Maharana Pratap was born on May 9, 1540, in Kumbhalgarh fort according to the English calendar (Pali).
The majority of Rajputs in Rajasthan, however, celebrate their ancestors birthday on a Hindu calendar date.
Exactly one year from now, on May 9, 2022, Rajasthan will celebrate the birth anniversary of Maharana Pratap, a valiant son of the state and a legendary warrior.
Maharana Pratap was born on May 9th, 1540, according to the English calendar, in the fort of Kumbhalgarh (Pali).
The majority of Rajputs in Rajasthan, however, celebrate their ancestor’s birthday on a Hindu calendar date.
It was Maharana Pratap’s mother who had taught him martial arts. Even today, the battle of Haldighati is recorded in the history of India.
The battle between Maharana Pratap and Akbar, the Mughal Emperor, was extremely brutal.Maharana Pratap was born to Maharaja Udai Singh and Rani Jeevat Kanwar, the mother of Maharaja Udai Singh.
She was also known as Kika when she was a child and adolescent.The Bhils, with whom he spent his formative years, gave him the name.
Kika translates as’son’ in the Bhil language. Maharana Pratap held a special place in his heart for a horse he named Chetak.
In Pratap’s heroic tales, Chetak has a special place.Many battles were won thanks to his agility, speed, and bravery.
While fighting in Haldighati, his injuries were so severe that they led to his death.Rana Pratap reclaimed the territories that had been lost to the Mughals in the Battle of Diver in 1582.
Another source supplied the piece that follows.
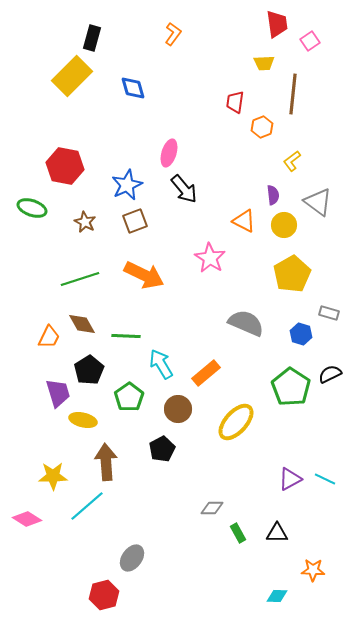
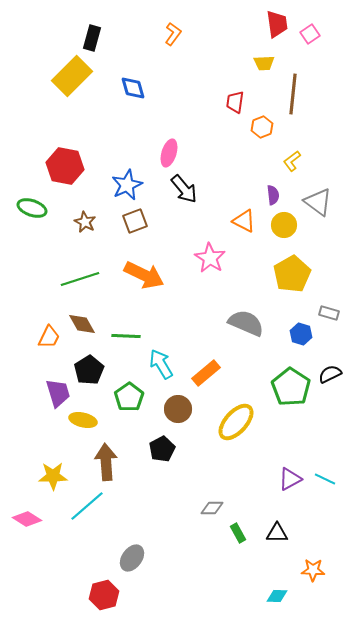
pink square at (310, 41): moved 7 px up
The Battle of Mewar was dubbed the Marathon of Mewar by Colonel James Tow.After a long battle lasting until 1585, he was able to liberate Mewar.
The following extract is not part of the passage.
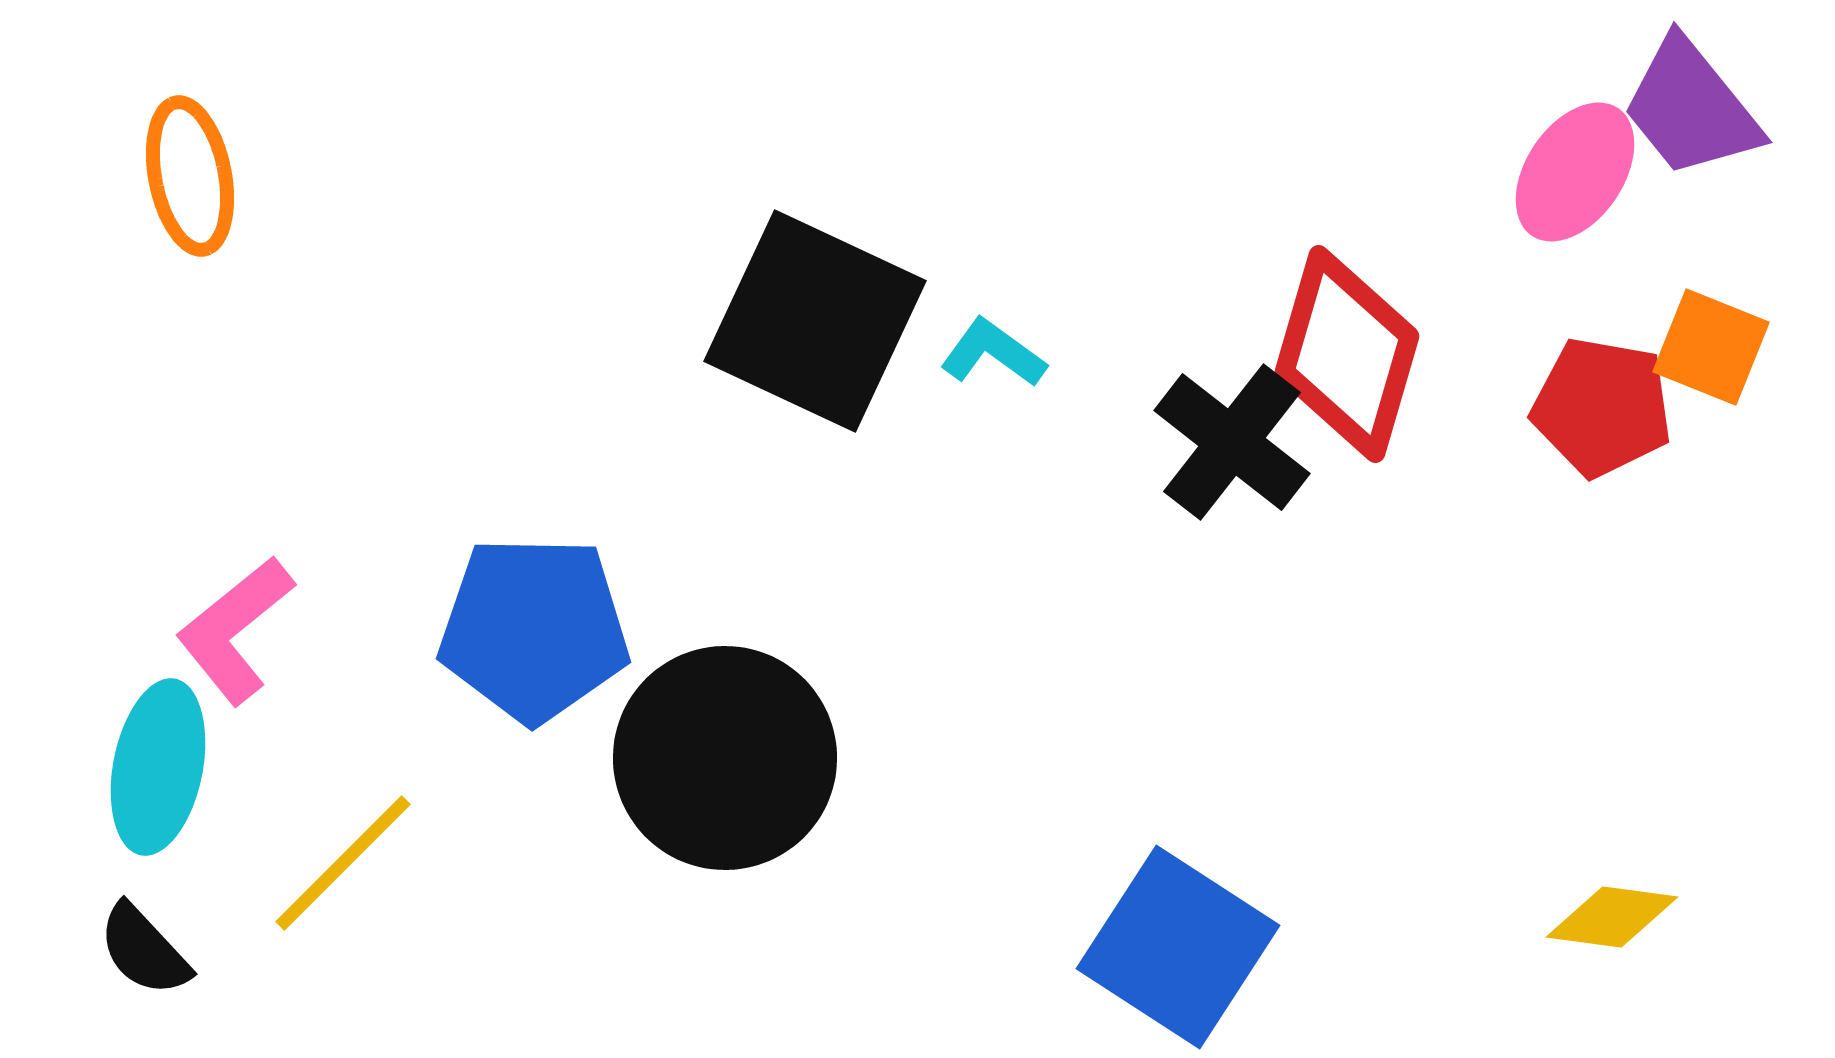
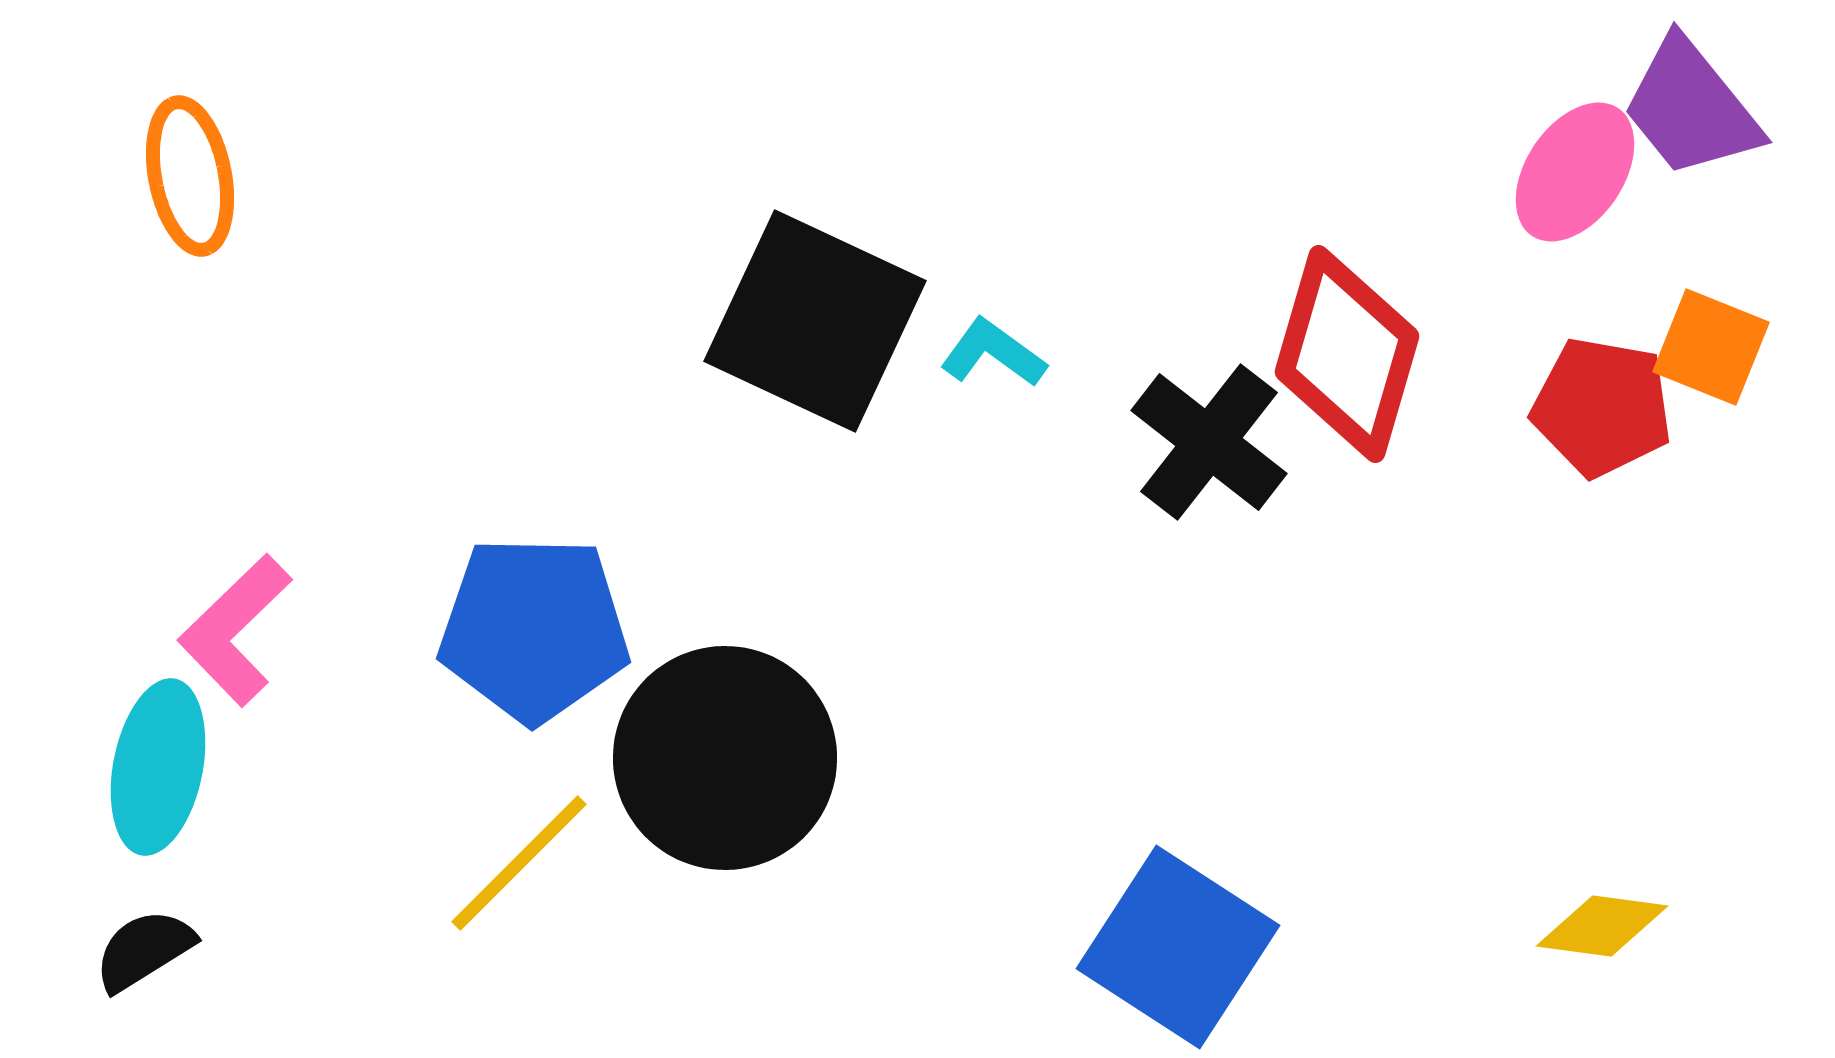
black cross: moved 23 px left
pink L-shape: rotated 5 degrees counterclockwise
yellow line: moved 176 px right
yellow diamond: moved 10 px left, 9 px down
black semicircle: rotated 101 degrees clockwise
It was during the reign of Maharana Pratap that all of Mewar was under his control.
In the Battle of Haldighati, Maharana Pratap faced a huge Mughal army led by Mansingh, but this was the most important battle of the Maharana’s life.
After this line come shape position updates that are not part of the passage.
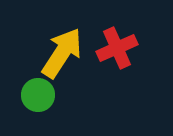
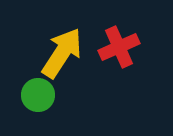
red cross: moved 2 px right, 1 px up
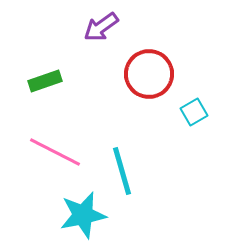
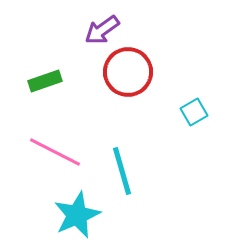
purple arrow: moved 1 px right, 3 px down
red circle: moved 21 px left, 2 px up
cyan star: moved 6 px left; rotated 12 degrees counterclockwise
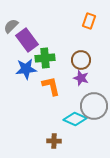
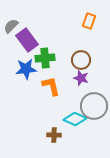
brown cross: moved 6 px up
In 1576, Maharana Pratap and his army of about 20,000 men faced the Mughals’ army of 80,000 men.
The most well-known conflict in medieval Indian history is fought here.In this battle, Chetak, Pratap’s horse, was injured.
Mewar, Chittor, Gogunda, Kumbhalgarh, and Udaipur were all taken by the Mughals after this conflict was over.
Unlike many Rajput kings who fell victim to the Mughals, Maharana remained independent.
He fought against the Mughal Emperor Akbar for many years, refusing to accept his rule.
He was playing hunting in 1596 when he sustained an injury that he would never fully recover from.
In 1597, he was 57 years old when he died in Chavad.In addition to the 81 kg weight of Maharana Pratap’s spear, his chest armor weighed 72 kg.
Along with his spear and two swords, his weapons and weapons totaled 208 kg.